Colleges Are Learning to Hold Parents' Hands
SAN DIEGO — Michelle DuBord often is the first person to hear of trouble at San Diego State.
In her campus job, she sometimes gets calls about offbeat problems, like the time a student accidentally dropped a cellphone down an elevator shaft. Her phone also rings with questions about balky Internet service, roommate tensions in the residence halls and difficulties in finding tutors.
But it isn't frazzled freshmen or other antsy undergraduates who keep DuBord busy with those inquiries. It's their parents.
DuBord is one of an emerging breed of American college officials who tends to moms and dads. As San Diego State's coordinator of parent programs, DuBord handles a telephone hotline and e-mail service just for parents, including many who are eager to help their children deal with the hassles of campus life. Among other things, she also organizes parent orientations, meets with the parent advisory board and helps hit up parents for donations.
It's a job that, a generation ago, wasn't on the radar screen. The rise of parent relations specialists in recent years is, in part, an acknowledgment that baby boomers often want to keep running interference for sons and daughters old enough to vote and serve in the military.
College administrators say the kinds of parents who took time to attend their children's school plays and soccer games and helped with their college applications aren't inclined to fade into the background during the kids' college years.
That's true, many administrators say, even for baby boomers who prized their own independence when they went off to college.

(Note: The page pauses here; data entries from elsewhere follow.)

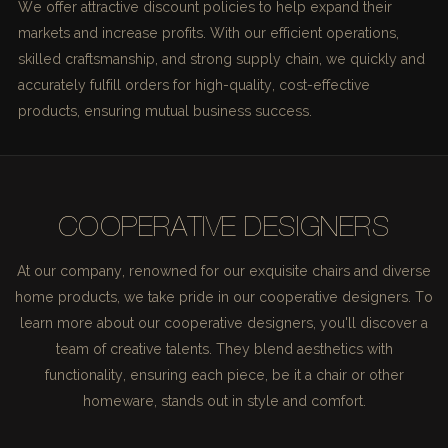
We offer attractive discount policies to help expand their
markets and increase profits. With our efficient operations,
skilled craftsmanship, and strong supply chain, we quickly and
accurately fulfill orders for high-quality, cost-effective
products, ensuring mutual business success.
COOPERATIVE DESIGNERS
At our company, renowned for our exquisite chairs and diverse
home products, we take pride in our cooperative designers. To
learn more about our cooperative designers, you'll discover a
team of creative talents. They blend aesthetics with
functionality, ensuring each piece, be it a chair or other
homeware, stands out in style and comfort.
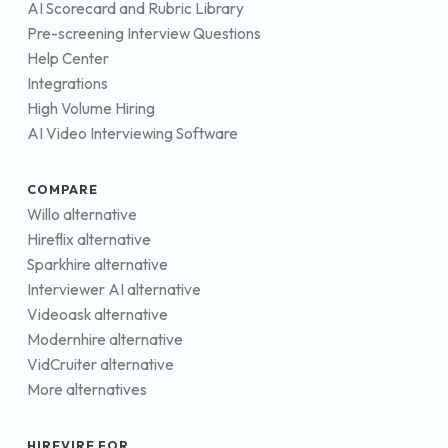
AI Scorecard and Rubric Library
Pre-screening Interview Questions
Help Center
Integrations
High Volume Hiring
AI Video Interviewing Software
COMPARE
Willo alternative
Hireflix alternative
Sparkhire alternative
Interviewer AI alternative
Videoask alternative
Modernhire alternative
VidCruiter alternative
More alternatives
HIREVIRE FOR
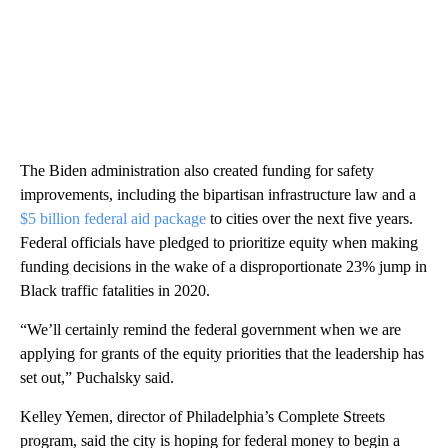
The Biden administration also created funding for safety
improvements, including the bipartisan infrastructure law and a
$5 billion federal aid package
to cities over the next five years.
Federal officials have pledged to prioritize equity when making
funding decisions in the wake of a disproportionate 23% jump in
Black traffic fatalities in 2020.
“We’ll certainly remind the federal government when we are
applying for grants of the equity priorities that the leadership has
set out,” Puchalsky said.
Kelley Yemen, director of Philadelphia’s Complete Streets
program, said the city is hoping for federal money to begin a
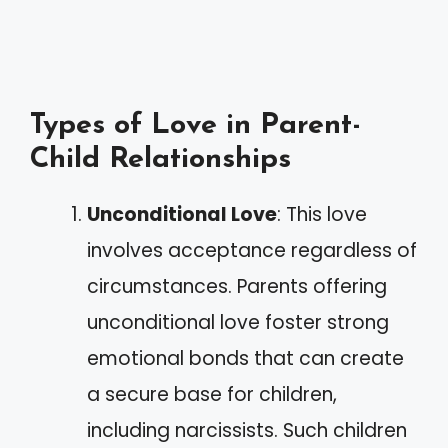
Types of Love in Parent-
Child Relationships
Unconditional Love
: This love
involves acceptance regardless of
circumstances. Parents offering
unconditional love foster strong
emotional bonds that can create
a secure base for children,
including narcissists. Such children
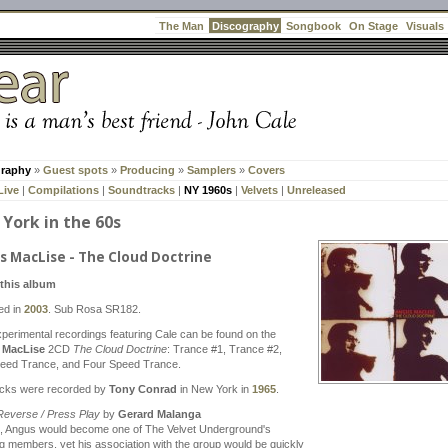
Discography
The Man
Songbook
On Stage
Visuals
graphy
»
Guest spots
»
Producing
»
Samplers
»
Covers
Live
|
Compilations
|
Soundtracks
|
NY 1960s
|
Velvets
|
Unreleased
York in the 60s
s MacLise - The Cloud Doctrine
this album
ed in
2003
. Sub Rosa SR182.
perimental recordings featuring Cale can be found on the
 MacLise
2CD
The Cloud Doctrine
: Trance #1, Trance #2,
eed Trance, and Four Speed Trance.
acks were recorded by
Tony Conrad
in New York in
1965
.
Reverse / Press Play
by
Gerard Malanga
5, Angus would become one of The Velvet Underground's
g members, yet his association with the group would be quickly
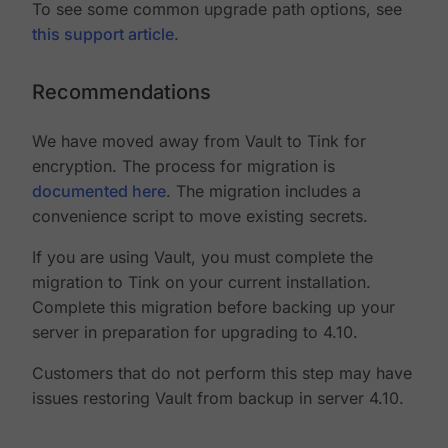
To see some common upgrade path options, see
this support article
.
Recommendations
We have moved away from Vault to Tink for
encryption. The process for migration is
documented here
. The migration includes a
convenience script to move existing secrets.
If you are using Vault, you must complete the
migration to Tink on your current installation.
Complete this migration before backing up your
server in preparation for upgrading to 4.10.
Customers that do not perform this step may have
issues restoring Vault from backup in server 4.10.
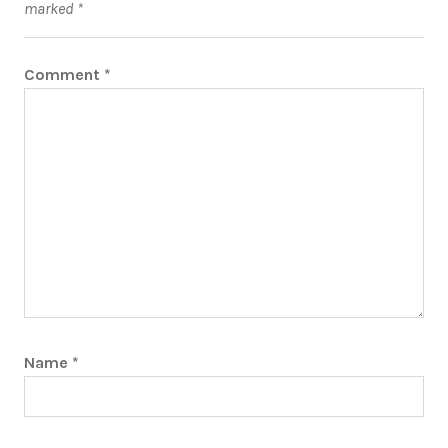
marked
*
Comment
*
Name
*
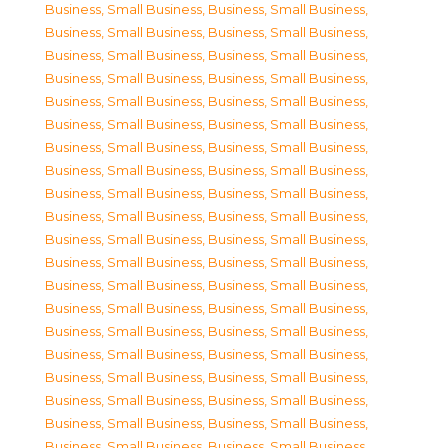
Business, Small Business
,
Business, Small Business
,
Business, Small Business
,
Business, Small Business
,
Business, Small Business
,
Business, Small Business
,
Business, Small Business
,
Business, Small Business
,
Business, Small Business
,
Business, Small Business
,
Business, Small Business
,
Business, Small Business
,
Business, Small Business
,
Business, Small Business
,
Business, Small Business
,
Business, Small Business
,
Business, Small Business
,
Business, Small Business
,
Business, Small Business
,
Business, Small Business
,
Business, Small Business
,
Business, Small Business
,
Business, Small Business
,
Business, Small Business
,
Business, Small Business
,
Business, Small Business
,
Business, Small Business
,
Business, Small Business
,
Business, Small Business
,
Business, Small Business
,
Business, Small Business
,
Business, Small Business
,
Business, Small Business
,
Business, Small Business
,
Business, Small Business
,
Business, Small Business
,
Business, Small Business
,
Business, Small Business
,
Business, Small Business
,
Business, Small Business
,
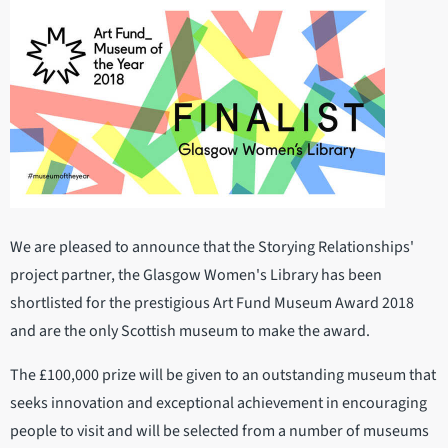
We are pleased to announce that the Storying Relationships'
project partner, the Glasgow Women's Library has been
shortlisted for the prestigious Art Fund Museum Award 2018
and are the only Scottish museum to make the award.
The £100,000 prize will be given to an outstanding museum that
seeks innovation and exceptional achievement in encouraging
people to visit and will be selected from a number of museums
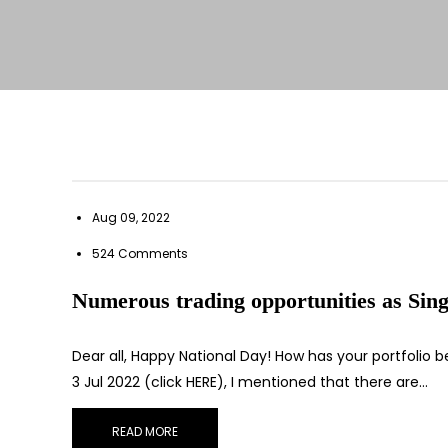
Aug 09, 2022
524 Comments
Numerous trading opportunities as Sing
Dear all, Happy National Day! How has your portfolio
3 Jul 2022 (click HERE), I mentioned that there are…
READ MORE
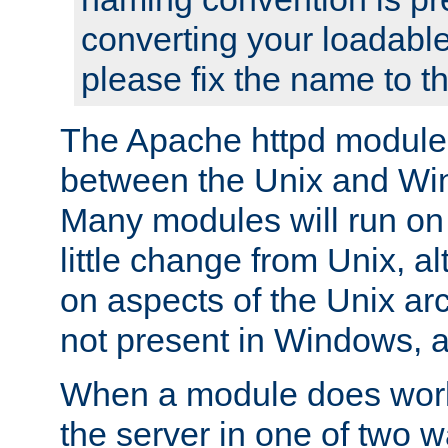
converting your loadable
please fix the name to t
The Apache httpd module
between the Unix and Wi
Many modules will run on
little change from Unix, a
on aspects of the Unix ar
not present in Windows, a
When a module does work,
the server in one of two w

Today's parents "are sort of like their kids' managers," said Gwendolyn Jordan Dungy, executive director of the National Assn. of Student Personnel Administrators, an organization of college officials. Dungy said that even though many schools offer "letting go" talks at parent orientations, most baby boomers don't fully take the message to heart.
"It's unrealistic for us to say 'let go' when they drop their kids off at college. They're not going to do it," she said.
These days, nine out of 10 four-year campuses offer special orientations for parents. And about 70% of four-year schools have at least one staffer working full-time or nearly full-time with parents, according to a survey of 607 U.S. schools by the nonprofit advocacy group College Parents of America.